The eddies of dust kicking up behind his rear tires looked like afterburners in the rays of fading sunlight. Ten more miles, and if he wasn’t there by then, he’d turn the hell around, and tell his boss the client was a no-show. Or maybe arrange for a pick-up in the nearest town. Might cut into some of the profit, but there was a little shit-kicker bar in Pinedale that Donaldson had passed through a few years ago, and he was certain he could pick up some little honey who wouldn’t be missed.
It had been three weeks since his last murder, and Donaldson was feeling the itch.
The sun was blinding in the rearview mirror.
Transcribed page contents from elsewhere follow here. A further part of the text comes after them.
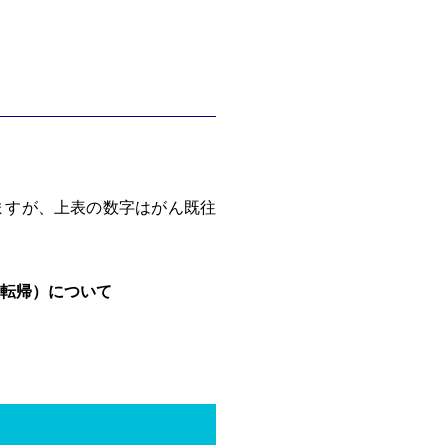
ますが、上表の数字はがん既往
、転帰）について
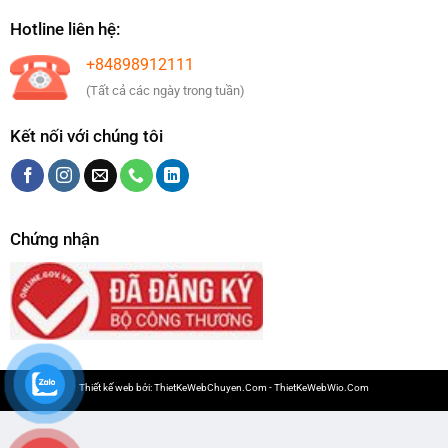
Hotline liên hệ:
+84898912111
(Tất cả các ngày trong tuần)
Kết nối với chúng tôi
Chứng nhận
Thiết kế web bởi:
ThietKeWebChuyen.Com
-
ThietKeWebWio.Com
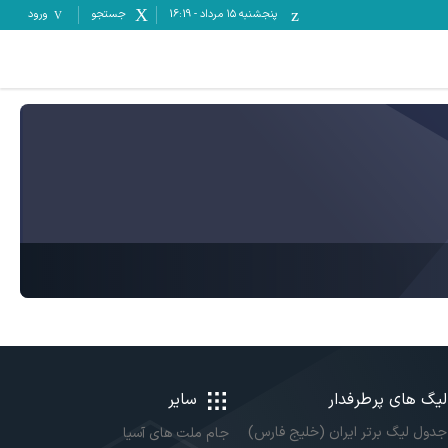
پنجشنبه ۱۵ مرداد
-
16:19
جستجو
ورود
لیگ های پرطرفدار
سایر
جدول لیگ برتر ایران (خلیج فارس)
جام ملت های آسیا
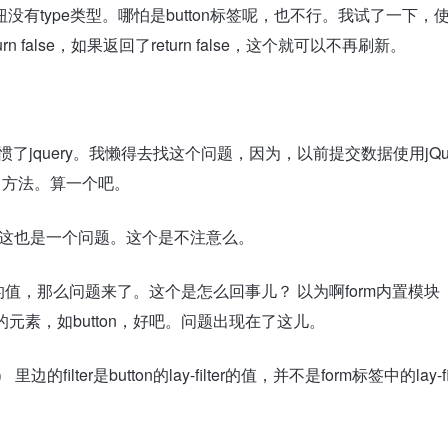
有type类型。哪怕是button标签呢，也不行。我试了一下，
alse，如果返回了return false，这个就可以不再刷新。
惯了jquery。我懒得去找这个问题，因为，以前提交数据使用jQ
e() 方法。算一个吧。
-form”。这也是一个问题。这个是不注意么。
中的值，那么问题来了。这个是怎么回事儿？ 以为啊form内置模块
提交的元素，如button，好吧。问题出现在了这儿。
{}） 里边的filter是button的lay-filter的值，并不是form标签中的lay-fi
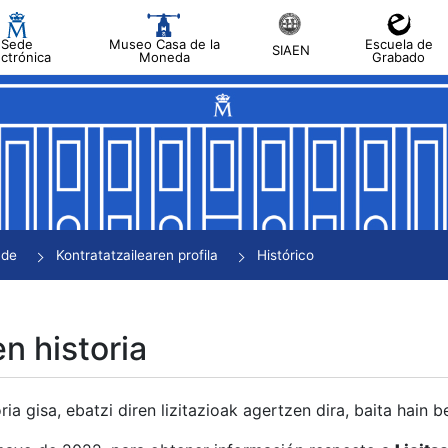
Sede
Museo Casa de la
Escuela de
SIAEN
ectrónica
Moneda
Grabado
tatu
tatu
tatu
tatu
nde
Kontratatzailearen profila
Histórico
tatu
en historia
ria gisa, ebatzi diren lizitazioak agertzen dira, baita hain 
tu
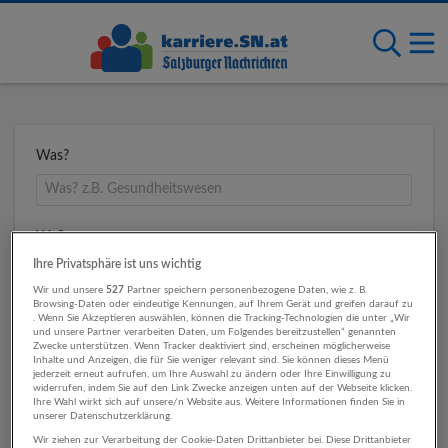
Was?
Wo?
Ihre Privatsphäre ist uns wichtig
Wir und unsere
527
Partner speichern personenbezogene Daten, wie z. B.
Browsing-Daten oder eindeutige Kennungen, auf Ihrem Gerät und greifen darauf zu
Umkreis
. Wenn Sie Akzeptieren auswählen, können die Tracking-Technologien die unter „Wir
und unsere Partner verarbeiten Daten, um Folgendes bereitzustellen“ genannten
Zwecke unterstützen. Wenn Tracker deaktiviert sind, erscheinen möglicherweise
Inhalte und Anzeigen, die für Sie weniger relevant sind. Sie können dieses Menü
jederzeit erneut aufrufen, um Ihre Auswahl zu ändern oder Ihre Einwilligung zu
widerrufen, indem Sie auf den Link Zwecke anzeigen unten auf der Webseite klicken.
Ihre Wahl wirkt sich auf unsere/n Website aus. Weitere Informationen finden Sie in
unserer Datenschutzerklärung.
Wir ziehen zur Verarbeitung der Cookie-Daten Drittanbieter bei. Diese Drittanbieter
Another scalding day in hell.
But he loved hell.
Through the windshield, he watched the Wind River range growing impossibly larger as he approached at forty-five miles per hour.
God, he couldn’t wait.
Three months ago, he’d placed the order.
Three. Long. Months.
He almost hadn’t sprung for it. $600 was half a month’s salary at Woodside College. Almost half of that was the delivery fee, due to the illegality of the contents. But this was worth it.
In the distance, he saw a cloud of dust.
That had to be his package.
Right on time, too.
He wondered how closely the delivery drivers of Failsafe Transportation were tracked.
It’d be so much fun to use what was coming on the driver. Bring him (or her) back to the shed. Getting rid of the car would be easy enough, though if the driver never showed back up for work, they’d probably trace them back to this western Wyoming desert. To his or her last delivery. But he’d paid with an anonymous money order and had used a false name. If a cop came to question him, he could simply play dumb. Say the driver never showed. But was it worth the risk? On the other hand, how often had someone actually driven themselves to him? Placed their life at his feet?